Saved data entries
______________________________
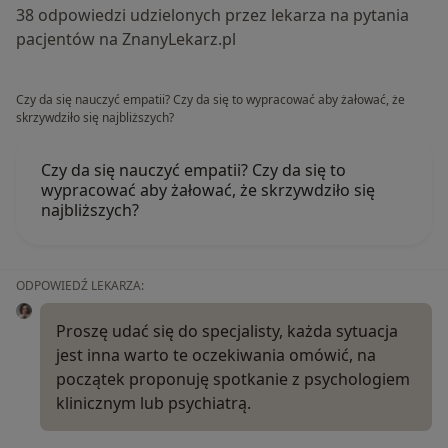
38 odpowiedzi udzielonych przez lekarza na pytania
pacjentów na ZnanyLekarz.pl
Czy da się nauczyć empatii? Czy da się to wypracować aby żałować, że
skrzywdziło się najbliższych?
Czy da się nauczyć empatii? Czy da się to
wypracować aby żałować, że skrzywdziło się
najbliższych?
ODPOWIEDŹ LEKARZA:
Proszę udać się do specjalisty, każda sytuacja
jest inna warto te oczekiwania omówić, na
początek proponuję spotkanie z psychologiem
klinicznym lub psychiatrą.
______________________________
* TASK REQUIREMENTS
When a line of the records holds the word "skrzywdziło", copy that line.

* RESPONSE TO THE EXERCISE
skrzywdziło się najbliższych?
wypracować aby żałować, że skrzywdziło się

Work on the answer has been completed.